Mikayla ficou horrorizada:
– Acha que ousariam entrar sem estarmos aqui?
– Já entraram conosco aqui: ou você acha que a bandeja de café da manhã veio por mágica? – e vendo que Mikayla permanecia escandalizada, tentou tranquilizá-la – Você passou muito tempo presa na torre, meu amor, esqueceu como os servos são treinados para serem silenciosos e invisíveis pelos palácios. Exceto claro, este que com certeza foi enviado para nos acordar...
– Ou saber se estamos vivos!
Ambos riram, mas Fiolon permaneceu concentrado no que fazia. Ao pressionar a mão cortada na cama, Mikayla finalmente entendeu suas intenções. Corou.
– Eu não quero mais ninguém questionando nossa virgindade – ele disse percebendo seu constrangimento.
– Espero que isto não o machuque... – murmurou ela, ainda sem saber direito o que dizer. Referia-se ao ato de Fiolon ter-se cortado, mas ele entendeu de outra forma:
– A mim? Só agora, ao me cortar... – ele tomou-lhe a frente da camisola e também a sujou, murmurando um encantamento de cicatrização para o ferimento logo em seguida. Admirava a perfeição de seu trabalho quando notou que Mikayla ainda estava acanhada – Ei, não se preocupe: farei o máximo para não provocar nenhum incômodo quando realmente acontecer está bem? Serei tão inexperiente quanto você, e poderemos rir de nossas trapalhadas depois: só isto será o suficiente para ser memorável! – E percebendo que ela sorria, beijou-lhe a face como quem rouba a demonstração deste afeto. – Agora vista um roupão e deixe as servas verem isto ao te trocarem.

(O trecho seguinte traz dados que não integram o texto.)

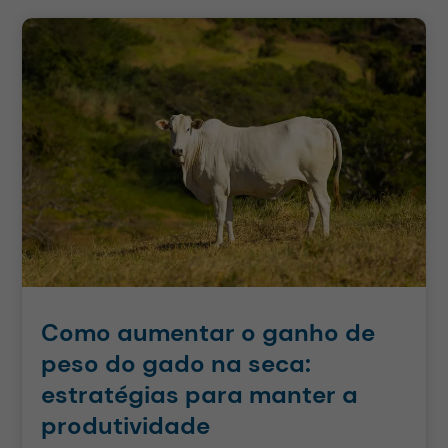
Como aumentar o ganho de
peso do gado na seca:
estratégias para manter a
produtividade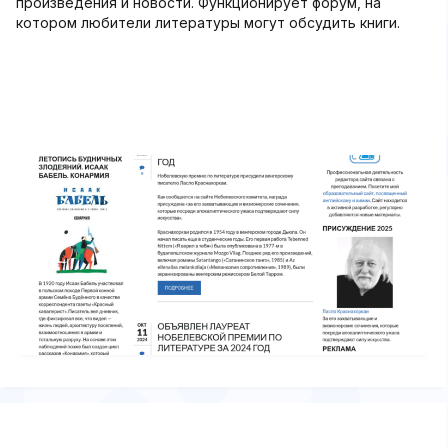
произведения и новости. Функционирует форум, на
котором любители литературы могут обсудить книги.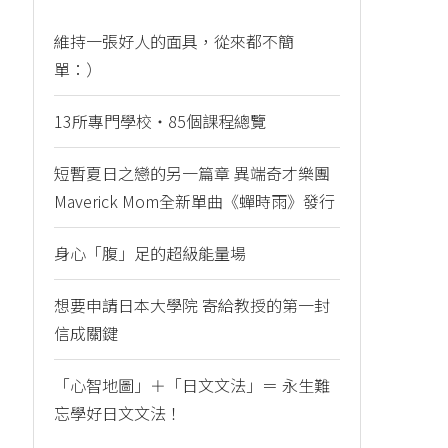
維持一張好人的面具，從來都不簡
單：）
13所專門學校・85個課程總覽
短暫夏日之戀的另一篇章 異端奇才樂團
Maverick Mom全新單曲《蟬時雨》發行
身心「腹」足的超級能量場
想要申請日本大學院 寄給教授的第一封
信成關鍵
「心智地圖」＋「日文文法」＝ 永生難
忘學好日文文法！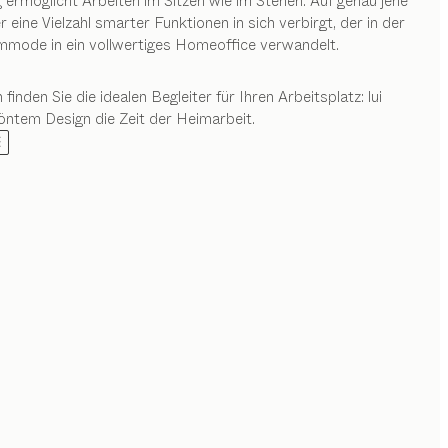
ermöglicht Arbeiten im Sitzen wie im Stehen. Auf genau jene
 eine Vielzahl smarter Funktionen in sich verbirgt, der in der
Kommode in ein vollwertiges Homeoffice verwandelt.
nden Sie die idealen Begleiter für Ihren Arbeitsplatz: lui
öntem Design die Zeit der Heimarbeit.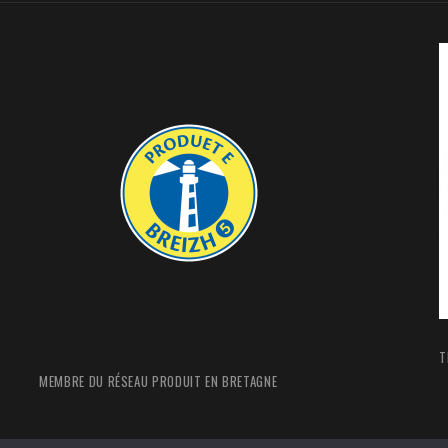
T
MEMBRE DU RÉSEAU PRODUIT EN BRETAGNE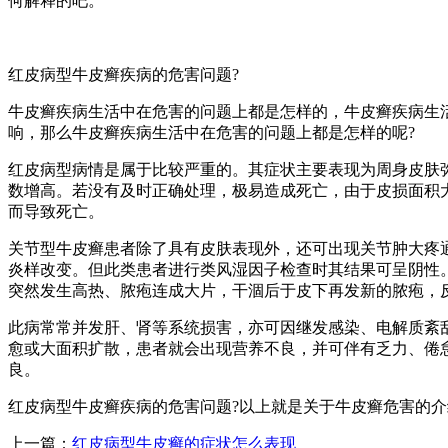
何解释的吧。
红皮病型牛皮癣疾病的危害问题?
牛皮癣疾病生活中在危害的问题上都是怎样的，牛皮癣疾病生
响，那么牛皮癣疾病生活中在危害的问题上都是怎样的呢?
红皮病型病情是属于比较严重的。其症状主要表现为周身皮肤
数增高。若没有及时正确处理，极易造成死亡，由于皮损面积大
而导致死亡。
关节型牛皮癣患者除了具有皮肤表现外，还可出现关节肿大疼
炎样改变。但此类患者进行类风湿因子检查时其结果可呈阴性
突然发生高热、脓疱连成大片，干涸后于皮下再发新的脓疱，
此病常常并发肝、肾等系统损害，亦可因继发感染、电解质紊
愈或大面积扩散，患者就会出现营养不良，并可伴有乏力、倦
良。
红皮病型牛皮癣疾病的危害问题?以上就是关于牛皮癣危害的
上一篇：
红皮病型牛皮癣的症状怎么表现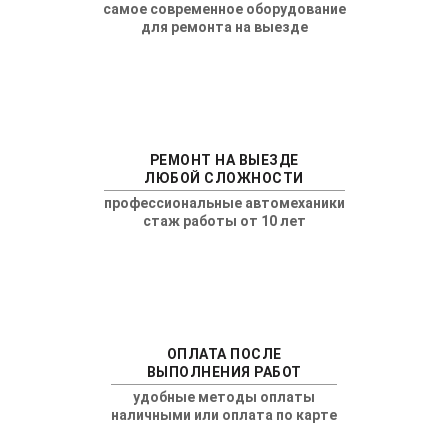
самое современное оборудование
для ремонта на выезде
РЕМОНТ НА ВЫЕЗДЕ
ЛЮБОЙ СЛОЖНОСТИ
профессиональные автомеханики
стаж работы от 10 лет
ОПЛАТА ПОСЛЕ
ВЫПОЛНЕНИЯ РАБОТ
удобные методы оплаты
наличными или оплата по карте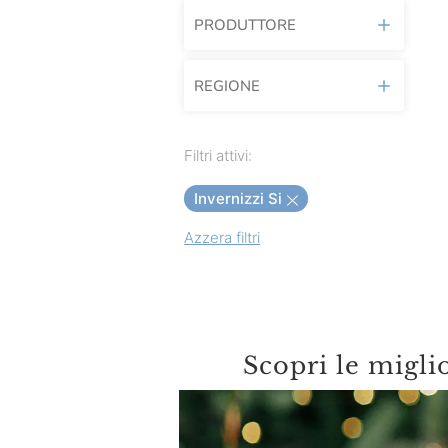
PRODUTTORE
REGIONE
Acquerello
Afeltra
Piemonte
Filtri attivi:
Agrimontana
Invernizzi Si
Agroittica Lombarda
Azzera filtri
Alberti
Alfieri
Alice Prodotti Ittici
Alicos
Scopri le migli
Alpenzu
Amicucina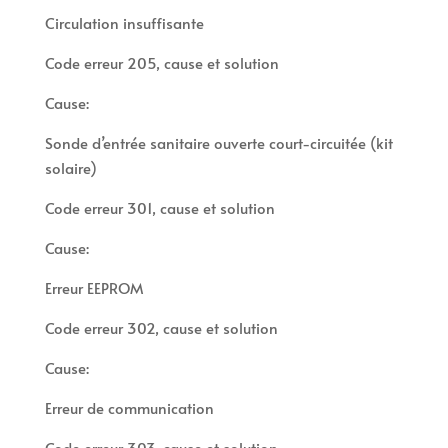
Circulation insuffisante
Code erreur 205, cause et solution
Cause:
Sonde d’entrée sanitaire ouverte court-circuitée (kit
solaire)
Code erreur 301, cause et solution
Cause:
Erreur EEPROM
Code erreur 302, cause et solution
Cause:
Erreur de communication
Code erreur 303, cause et solution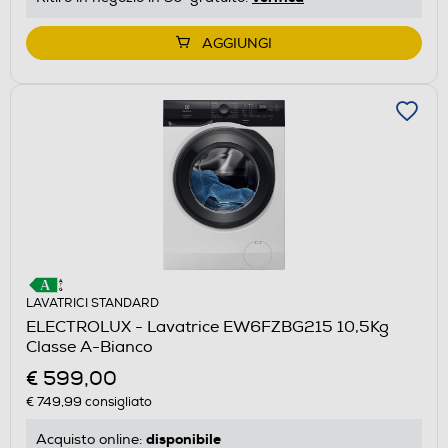
AGGIUNGI
LAVATRICI STANDARD
ELECTROLUX - Lavatrice EW6FZBG215 10,5Kg
Classe A-Bianco
€ 599,00
€ 749,99
consigliato
disponibile
Acquisto online: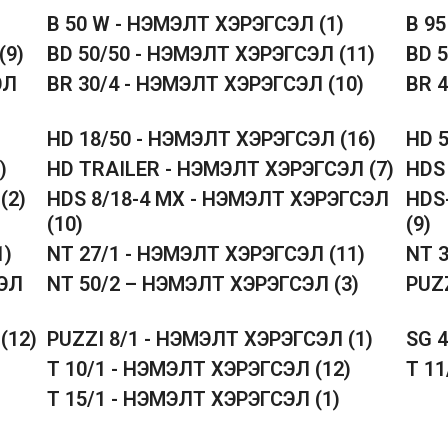
B 50 W - НЭМЭЛТ ХЭРЭГСЭЛ
(1)
B 9
(9)
BD 50/50 - НЭМЭЛТ ХЭРЭГСЭЛ
(11)
BD 
ЭЛ
BR 30/4 - НЭМЭЛТ ХЭРЭГСЭЛ
(10)
BR 
HD 18/50 - НЭМЭЛТ ХЭРЭГСЭЛ
(16)
HD 
)
HD TRAILER - НЭМЭЛТ ХЭРЭГСЭЛ
(7)
HDS
Л
(2)
HDS 8/18-4 MX - НЭМЭЛТ ХЭРЭГСЭЛ
HDS
(10)
(9)
1)
NT 27/1 - НЭМЭЛТ ХЭРЭГСЭЛ
(11)
NT 
СЭЛ
NT 50/2 – НЭМЭЛТ ХЭРЭГСЭЛ
(3)
PUZ
Л
(12)
PUZZI 8/1 - НЭМЭЛТ ХЭРЭГСЭЛ
(1)
SG 
T 10/1 - НЭМЭЛТ ХЭРЭГСЭЛ
(12)
T 1
T 15/1 - НЭМЭЛТ ХЭРЭГСЭЛ
(1)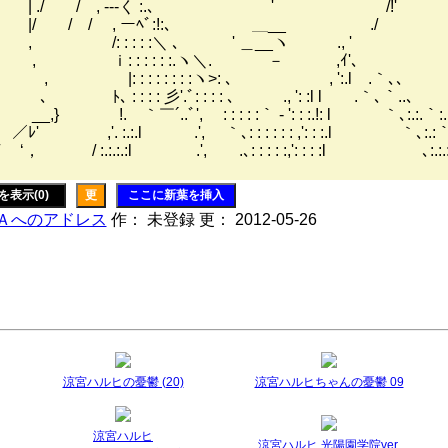
| ./ / , --‐く :.､ ' /!'
|/ / / , ーﾍﾞ:!:､ ＿__ ./
/: : : : :＼ ､ ' ＿__ヽ ., '
ｉ: : : : : :.ヽ＼. － ,ｲ'､
 |: : : : : : : :ヽ>: ､ , ':.l .｀､､
ﾄ､ : : : : 彡'.ﾞ: : : : ､ ., ': :l l .｀､｀..､
,} !. ｀￣´..ﾞ', : : : : :｀ ‐ ': : :.!: l ｀､:.:.｀:.:.
' ,'. :.:.l .', ｀､: : : : : : ,': : :.l ｀､:.:｀､:
‘， / :.:.:.:l .', .､: : : : :,': : : :l ､:.:.:.
を表示(0)
更
ここに新葉を挿入
Ａへのアドレス
作： 未登録 更： 2012-05-26
涼宮ハルヒの憂鬱 (20)
涼宮ハルヒちゃんの憂鬱 09
涼宮ハルヒ
涼宮ハルヒ 光陽園学院ver.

– Quando você ficou tão prático?


O plano deu certo como o mago previra: antes do cair da tarde todos no castelo sabiam como fora encontrado o leito nupcial – a história incluía seus devidos acréscimos dependendo de quem a contava. Os reis, especialmente a Rainha de Laboruwenda, ficaram satisfeitos quando a fofoca chegou até os seus ouvidos: aquilo selava a palavra dada pelo casal de que não cometeram imoralidades enquanto estavam sobre a tutela da Arquimaga. Não que isto, de fato, fizesse diferença em uma corte, mas era necessário que tais atos permanecessem sempre por trás das paredes ou debaixo dos lençóis onde ocorriam.